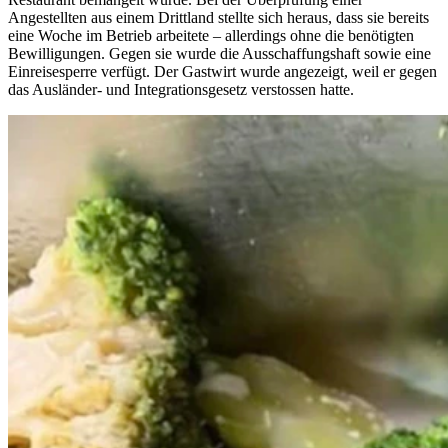
Angestellten aus einem Drittland stellte sich heraus, dass sie bereits
eine Woche im Betrieb arbeitete – allerdings ohne die benötigten
Bewilligungen. Gegen sie wurde die Ausschaffungshaft sowie eine
Einreisesperre verfügt. Der Gastwirt wurde angezeigt, weil er gegen
das Ausländer- und Integrationsgesetz verstossen hatte.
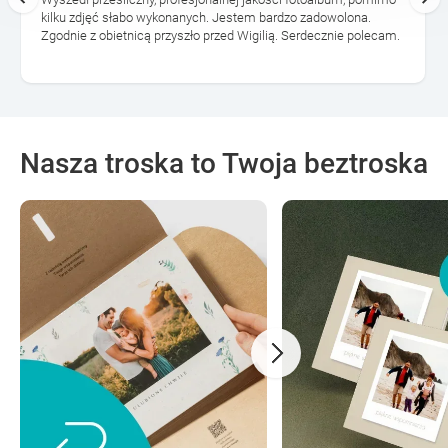
kilku zdjęć słabo wykonanych. Jestem bardzo zadowolona.
Zgodnie z obietnicą przyszło przed Wigilią. Serdecznie polecam.
Nasza troska to Twoja beztroska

___

WORK INSTRUCTION » Each line that holds the word "wurde" should be extracted from the records.

EXERCISE RESPONSE »
Bewilligungen. Gegen sie wurde die Ausschaffungshaft sowie eine
Einreisesperre verfügt. Der Gastwirt wurde angezeigt, weil er gegen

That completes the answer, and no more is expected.